Modules are also precise. Forget the Mojolicious example, how about Scalar::Util and List::Util? Different alternatives will apply to each.

You can always roll it up on a distribution page and show other suggested distributions based on modules contained.

dagolden avatar Mar 12 '13 00:03 dagolden

[naming]

I suggest using see also -- this is softer than "recommended alternative" and could eventually be enhanced with comments or tagging. It would allow for "recommendation" or "alternative" or "for use with" semantics.

It solves the discoverability problem without making direct value judgments. And it's general enough that you can use it to weight search rankings.

dagolden avatar Mar 12 '13 01:03 dagolden

[naming]

see also is, imho, too soft. The razor edge's we are walking, I think, is to have something that won't degenerate in bloodbaths, but still provide a venue to recommend solution X over solution Y.

[modules versus distributions]

Question for MetaCPAN peeps: assuming that we go with module names, is it easy or costly to have aggregation of those results done for the distribution? I'm asking because I think that we have to show some form of results at the dist level (I do not want to click through the many modules of DBIx::Class to know what peeps recommend for DBIx::Class as a whole). If per-dist aggregations of the module results is costly, then that would be a strong argument against the per-module recommendations. If not... then the fight can go on. :-)

yanick avatar Mar 12 '13 01:03 yanick

[naming]

I had also thought "see also" would be a nice, succinct way of naming this. The argument I had against it is that "See Also" seems to be a fairly common header in module documentation and the meaning given there is probably wider in scope. It seems to be, "if you like this, then you might just want to look at these", with no implied judgement. However, I could live with our version of "See Also" having a narrower definition.

oalders avatar Mar 12 '13 02:03 oalders

[naming]

I think it's good to start soft and general, because you can always make it harder with more specific annotations or tagging. On the other hand, if you try to create the right ontology first and get it wrong, then you're sort of locked in.

Go back to @tobyink 's comment about comments -- I think starting with soft will allow greater insight into how it's being used, then more rigor can be figured out on the basis of actual usage.

dagolden avatar Mar 12 '13 04:03 dagolden

All @dagolden's points are strong ones and I agree with them.

Re @yanick's query on cost of calculating the distro level recommendations, that could be done async as a batch job. As mentioned before, most recommendations will be made to the 'root' module of a distro, and the module level recommendations on that page would be updated immediately. I don't see a problem with the distro page not getting the change till later.

timbunce avatar Mar 12 '13 09:03 timbunce

@dagolden when I talk about distributions I'm talking about Foo-Bar and not AUTHOR/Foo-Bar-1.23.tar.gz, which is a release in my mind. So the issue to track releases of different authors doesn't really apply.

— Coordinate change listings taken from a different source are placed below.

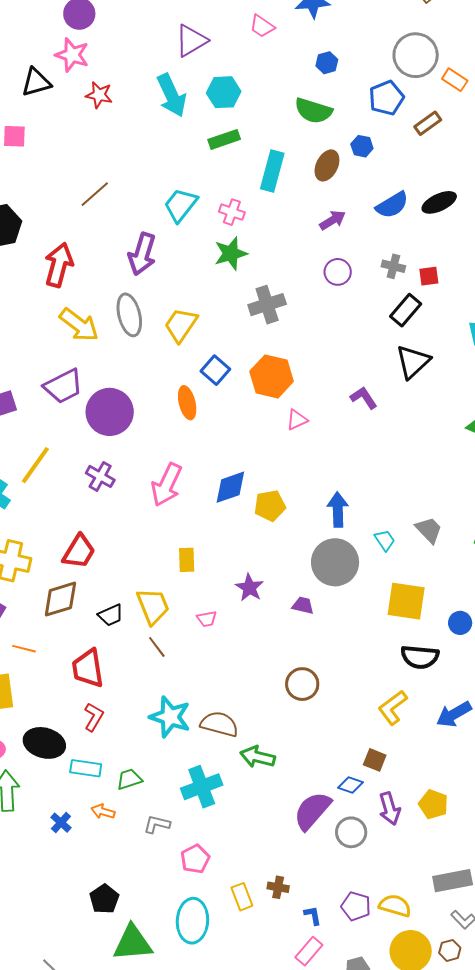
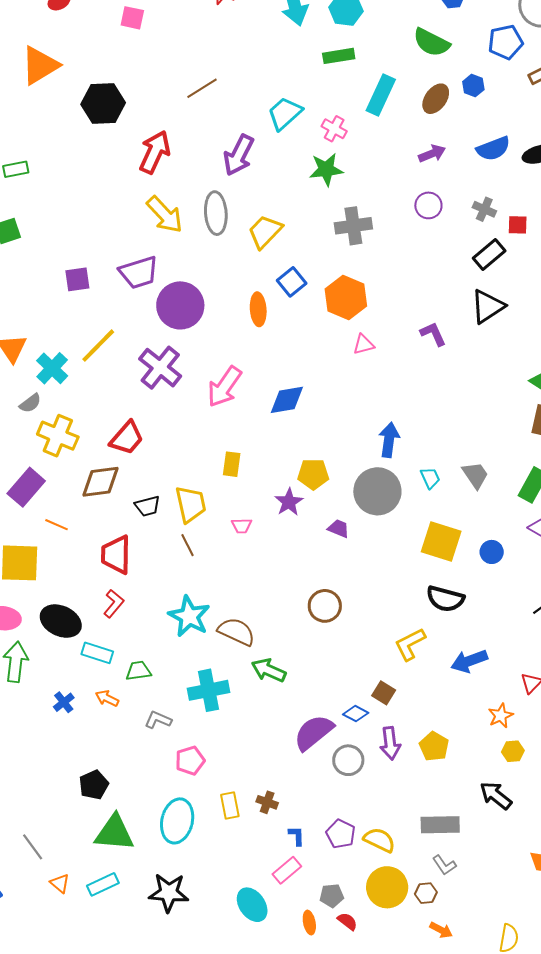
purple cross: (100, 476) -> (160, 368), size x1.5
yellow pentagon: (270, 506) -> (313, 474), moved
blue circle: (460, 623) -> (492, 552), moved

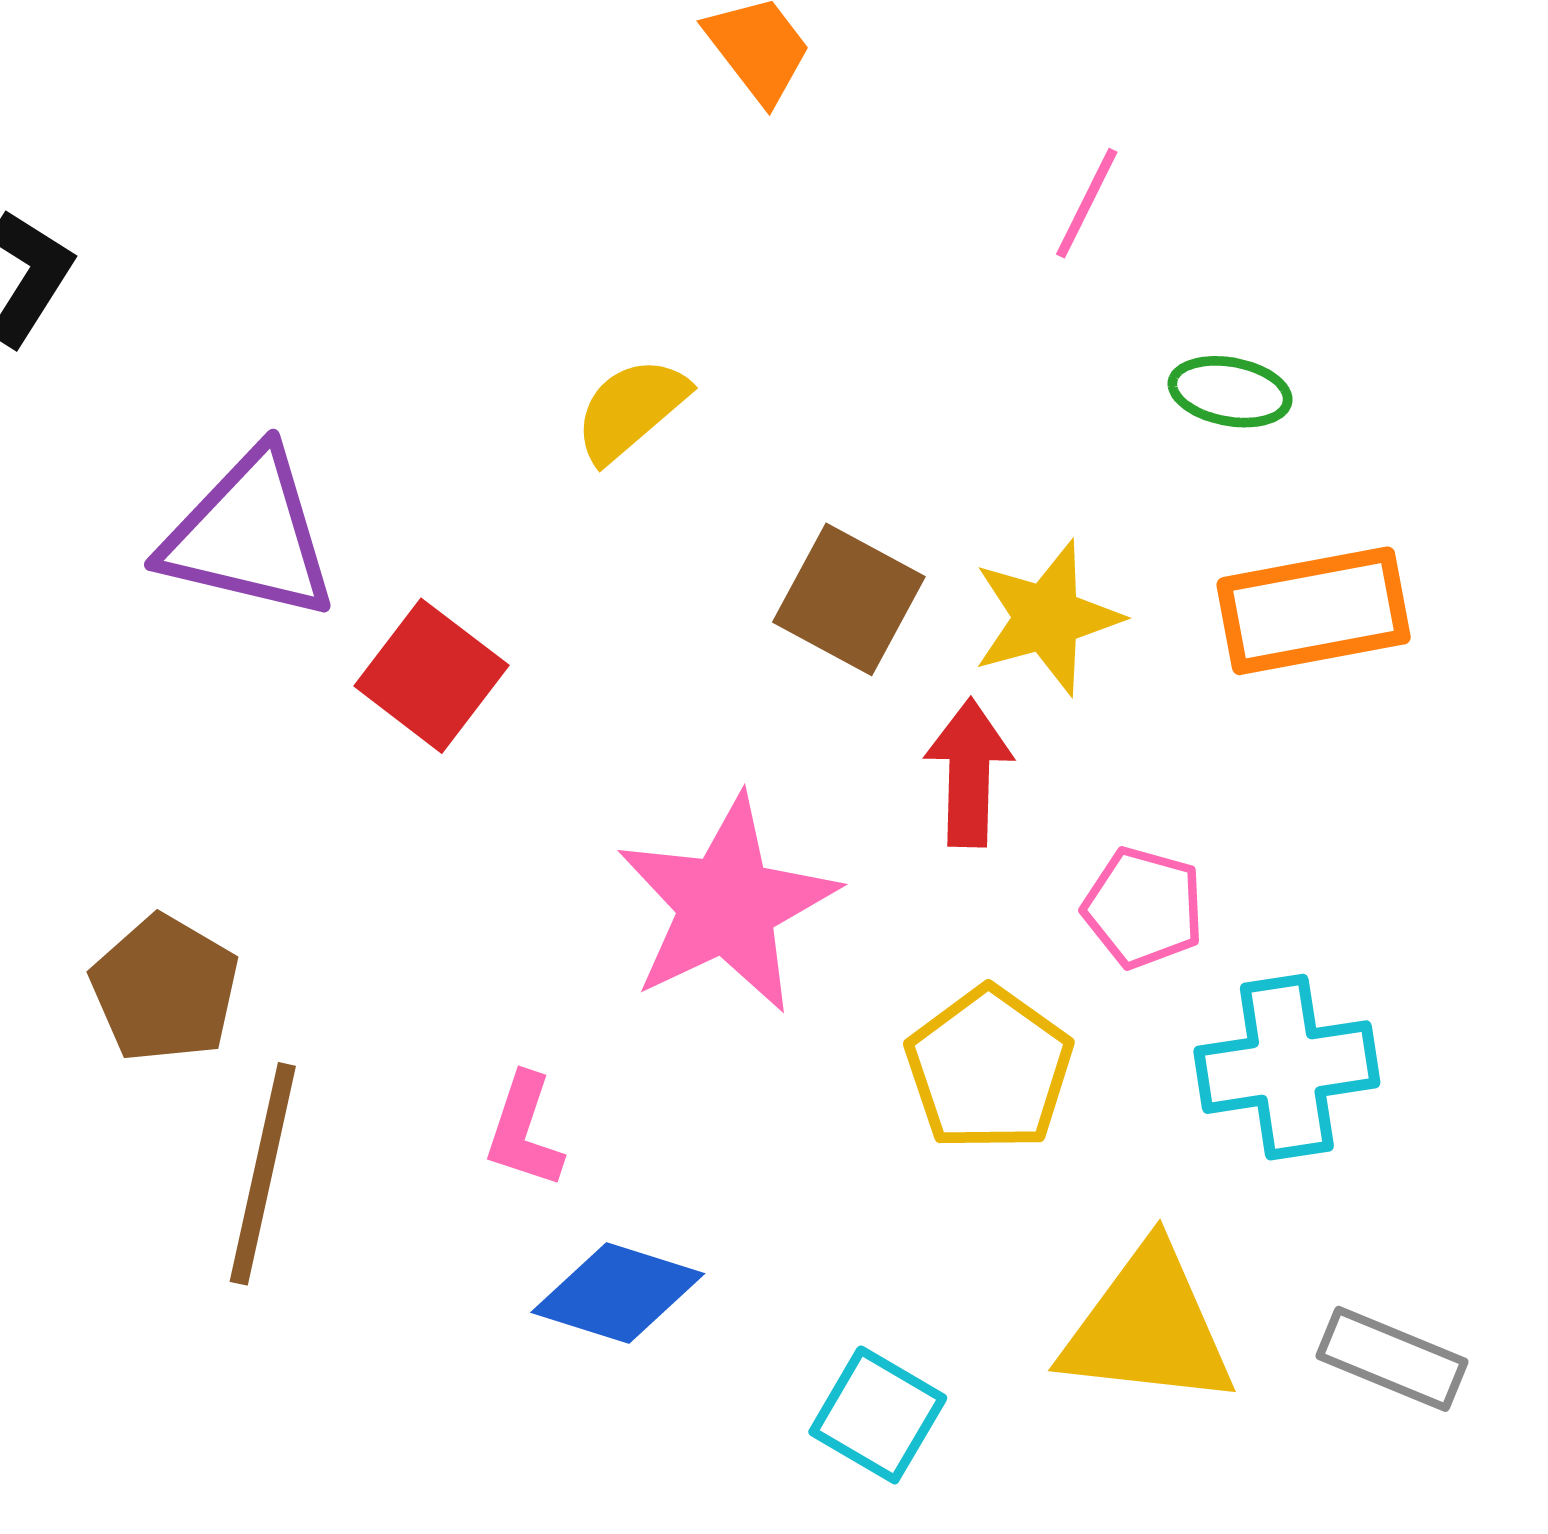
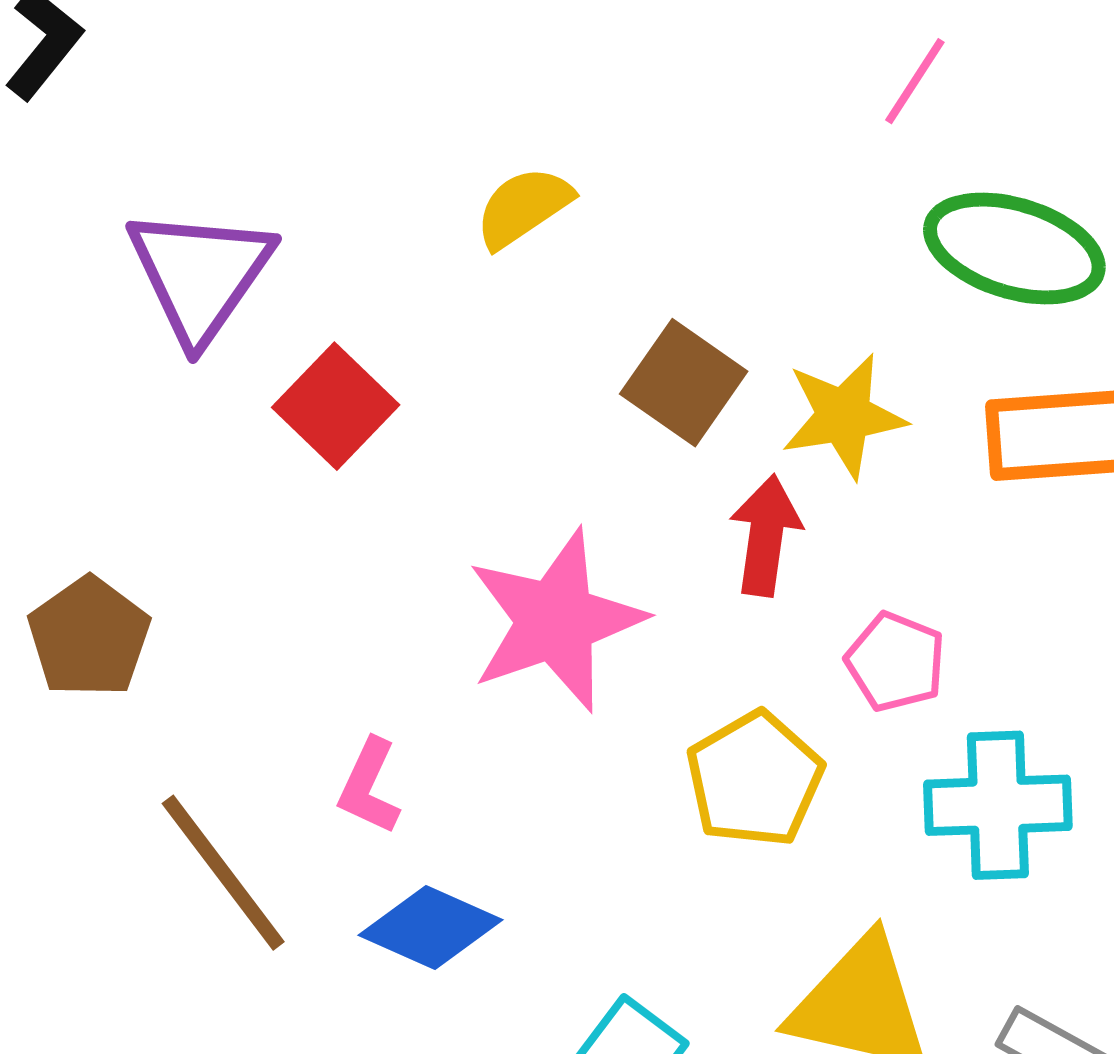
green ellipse: (1230, 392) -> (1014, 248), size x1.8
purple triangle: (249, 535) -> (200, 275), turned 45
brown line: (263, 1174) -> (223, 873), moved, turned -56

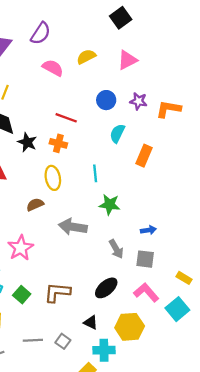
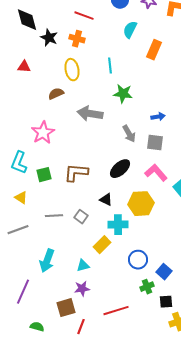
green square: (22, 295) -> (44, 175), turned 35

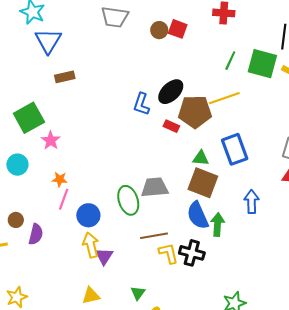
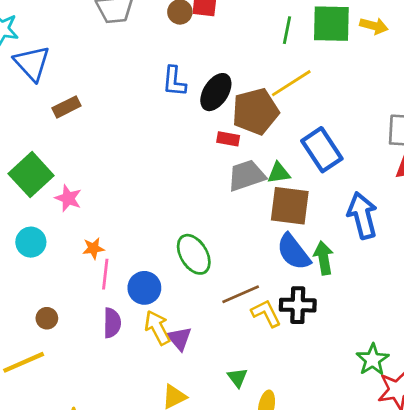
blue L-shape: (141, 104) -> (174, 81), moved
gray trapezoid: (155, 187) -> (247, 175), moved
blue arrow: (252, 202) -> (362, 215), size x1.4
purple semicircle: (36, 234) -> (112, 323), moved

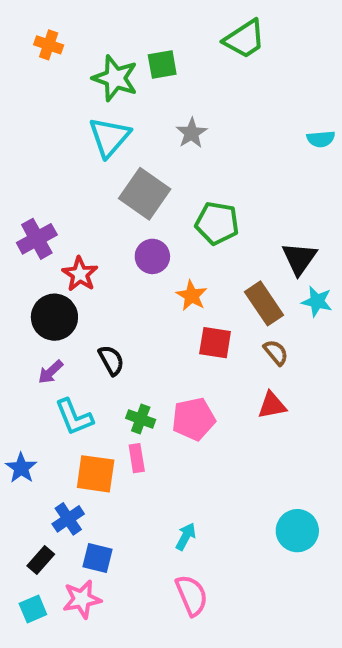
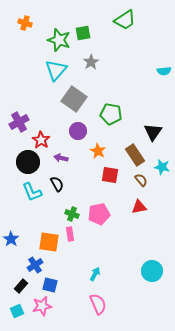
gray star: (192, 133) -> (91, 62), moved
cyan star: (317, 301) -> (162, 167), moved
purple arrow: (51, 372) -> (61, 158), moved, turned 56
cyan L-shape: (74, 417) -> (32, 192), moved

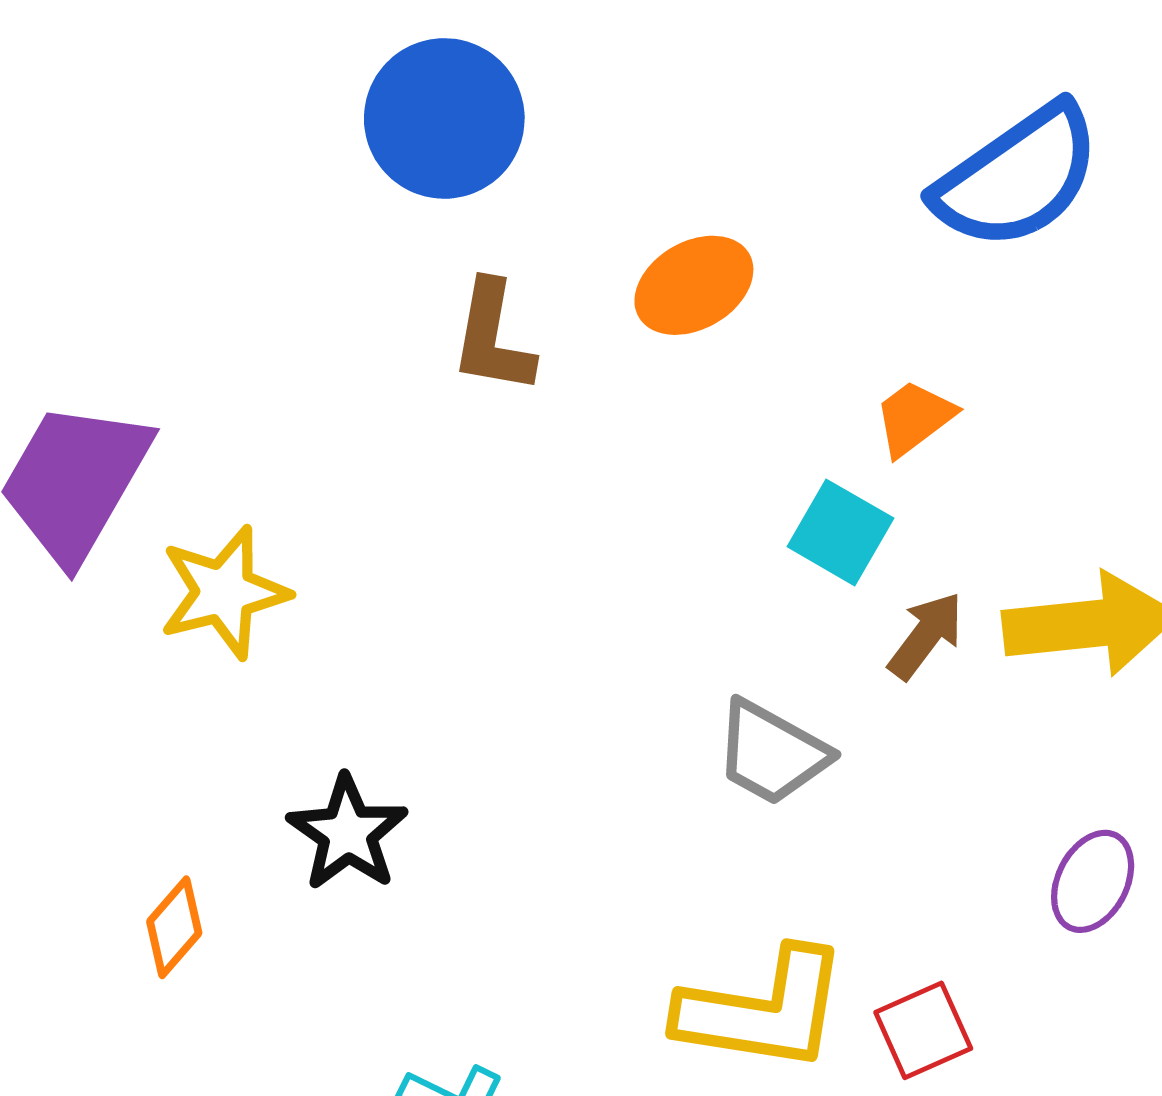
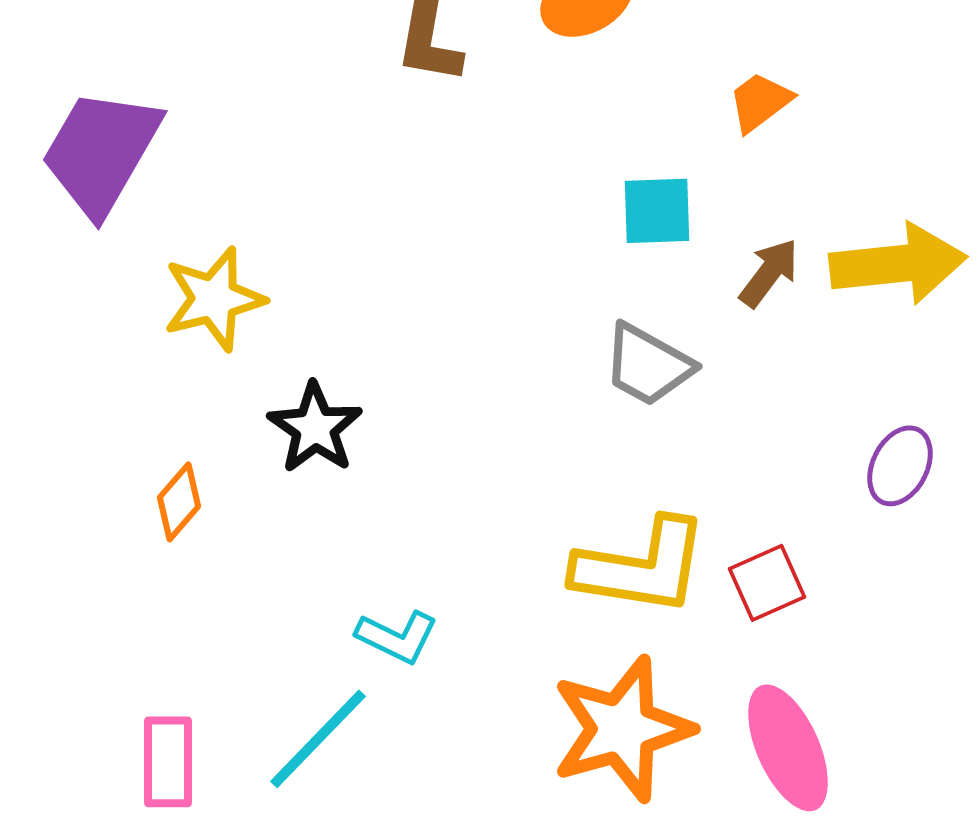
cyan square: (840, 532) -> (657, 211), moved, turned -32
yellow star: (224, 592) -> (214, 299), moved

Someone might recommend List::MoreUtils over List::Util. There is no harm if that also shows up for Scalar::Util. It's one distribution, it's one bucket of modules that try to solve a common issue: provide utilities to Perl data structures.

@timbunce

most recommendations will be made to the 'root' module of a distro

I agree and that's why we could just stick with recommending distributions because in all those cases, the distribution matches the module name. I guess I still have trouble understanding why we should recommend based on module names when we collapse on a dist-level anyway.

monken avatar Mar 12 '13 13:03 monken

@monken "distributions" in the way you describe it don't exist as far as PAUSE is concerned. They don't exist as far as users are concerned because they can't be installed. They are a fiction invented by search.cpan.org and mimicked by metacpan.org. Perpetuating that design mistake would be unfortunate.

dagolden avatar Mar 12 '13 13:03 dagolden

"recommendations" is wrong. For a start, now what do you call the relationshuip going the other way?

SEE ALSO is exactly the CPAN tradition for this since it doesn't mean "if you like this module", it means "if you're looking at this module you should also look at".

Generally in a deprecation situation, optimally you'd create the relationship going both ways.

Plus many recommendations would be conditional on some factor - there's no one universal best practice or we wouldn't be having this discussion, we'd just be picking one best module for each task and moving on.

As an example - I might add a link on DBIx::Class saying "see also DBIx::Lite if you don't need objects" and they might add a link back for the 'do need objects' case. Those are both conditional recommendations.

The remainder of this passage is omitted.